Exclusive: Oil bull Hall's hedge fund makes first gain in five months
(Reuters) - Billionaire oil trader Andy Hall's hedge fund has made money for the first time since February, aided by a rebound in oil prices he pinned on tightening sanctions on Iran and stalling production growth from Brazil to North Dakota.
Astenbeck, the 61-year-old's Connecticut-based commodities fund, gained 4 percent in July, ending a string of monthly declines, according to data he shared with investors this week and obtained by Reuters.
But Hall's stubbornly bullish bet on oil prices has not always paid off and Astenbeck, which manages a total of $4.7 billion, is still down about 4 percent this year. His biggest slip was in May, which he called "mensis horribilis" or Latin for horrible month, when Astenbeck lost 14 percent.
In a letter to investors on Wednesday, he reavowed his bullish view by pointing to countries like Brazil and Russia, which are struggling to boost oil production -- and to the booming U.S. shale oil patch, where some producers have begun to pull back on a drilling spree due to stubbornly high costs.
"It is becoming increasingly clear that claims that the development of shale oil would inundate the world with large volumes of cheap oil were wide of the mark," Hall said in the letter, a copy of which was obtained by Reuters.
"There is oil to be extracted from these resources but it will require high prices to make it happen."
Earlier this week, Marathon Oil Corp (MRO.N) joined other major oil producers in North Dakota's Bakken fields like Continental Resources Inc (CLR.N) and Occidental Petroleum Corp (OXY.N) in reducing its rigs, although it also said that more efficient techniques would help sustain output elsewhere.
Hall said that there was little room for longer-dated crude oil prices to drop below $90 "given the economics of producing the marginal barrel of oil." U.S. crude oil futures are trading at between $88 and $90 a barrel for the next two years.
And costs pressures are not letting up, he said: "The results reported by oil service companies recently suggest that their business remains firm and that they still retain pricing power. Their gain is in part the oil producers' loss which suggests production costs are not going down."
The first sign of Hall's turnaround came on the last day of June, when crude oil prices staged a dramatic surge of up to 9 percent. Since then, prices have gained about 5 percent more, bringing London's benchmark Brent crude to around $106 a barrel.
"It ain't over yet till the fat lady sings," Hall said in another letter to investors last month, also seen by Reuters, that listed a litany of reasons why oil would go higher.
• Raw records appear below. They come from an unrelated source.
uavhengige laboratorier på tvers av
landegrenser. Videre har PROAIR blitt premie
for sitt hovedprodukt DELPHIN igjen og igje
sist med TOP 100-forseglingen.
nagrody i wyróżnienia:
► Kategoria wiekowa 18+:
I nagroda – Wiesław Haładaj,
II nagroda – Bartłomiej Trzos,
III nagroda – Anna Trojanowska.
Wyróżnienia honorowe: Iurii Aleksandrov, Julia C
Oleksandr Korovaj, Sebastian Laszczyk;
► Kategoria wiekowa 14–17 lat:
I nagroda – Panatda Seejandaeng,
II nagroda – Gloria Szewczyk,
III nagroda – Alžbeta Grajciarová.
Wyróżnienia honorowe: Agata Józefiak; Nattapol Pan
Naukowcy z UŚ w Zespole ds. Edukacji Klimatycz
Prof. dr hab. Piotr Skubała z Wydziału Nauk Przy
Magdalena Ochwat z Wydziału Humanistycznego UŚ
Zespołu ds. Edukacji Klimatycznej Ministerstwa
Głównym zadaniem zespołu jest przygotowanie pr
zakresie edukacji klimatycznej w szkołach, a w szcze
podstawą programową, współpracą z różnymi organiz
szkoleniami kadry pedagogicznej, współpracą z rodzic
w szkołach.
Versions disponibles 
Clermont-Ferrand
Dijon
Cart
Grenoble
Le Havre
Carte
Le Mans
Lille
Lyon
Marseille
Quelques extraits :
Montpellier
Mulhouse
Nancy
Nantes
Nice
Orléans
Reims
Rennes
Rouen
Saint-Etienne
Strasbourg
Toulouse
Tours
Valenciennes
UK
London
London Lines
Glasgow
Hall is also chief executive of Phibro Trading, a century-old commodities trading firm now owned by Occidental Petroleum Corp (OXY.N). Oxy controls 20 percent of Astenbeck's Westport, Connecticut-based management firm.
He became an oil market legend after earning a $100 million annual bonus as a Citigroup (C.N) trader for hugely profitable bets he made on crude in 2008, a year when oil surged to a record high of $147 a barrel.
Hall set up Astenbeck in 2008 after posting more than a decade of consecutive annual gains while at Phibro, then owned by Citi. His first ever annual loss at Astenbeck was last year, when the fund fell 4 percent.
DEMAND HOLDS UP
In the letter issued Wednesday, Hall said demand for oil was holding up relatively well, "given all the macro economic gloom while supply continues to surprise to the downside."
He cited the Western sanctions on Iranian oil which had brought output from the world's fourth largest crude exporter to its lowest level in 22 years.
Production outside of the Organization of the Petroleum Exporting Countries, was stalling or falling, with the exception of North America output, he said.
"Russia, the world's largest producer and exporter of oil has seen no growth in production in the past nine months. Brazil, a country meant to be a major contributor to supply growth through the balance of the decade, is struggling to maintain current production levels."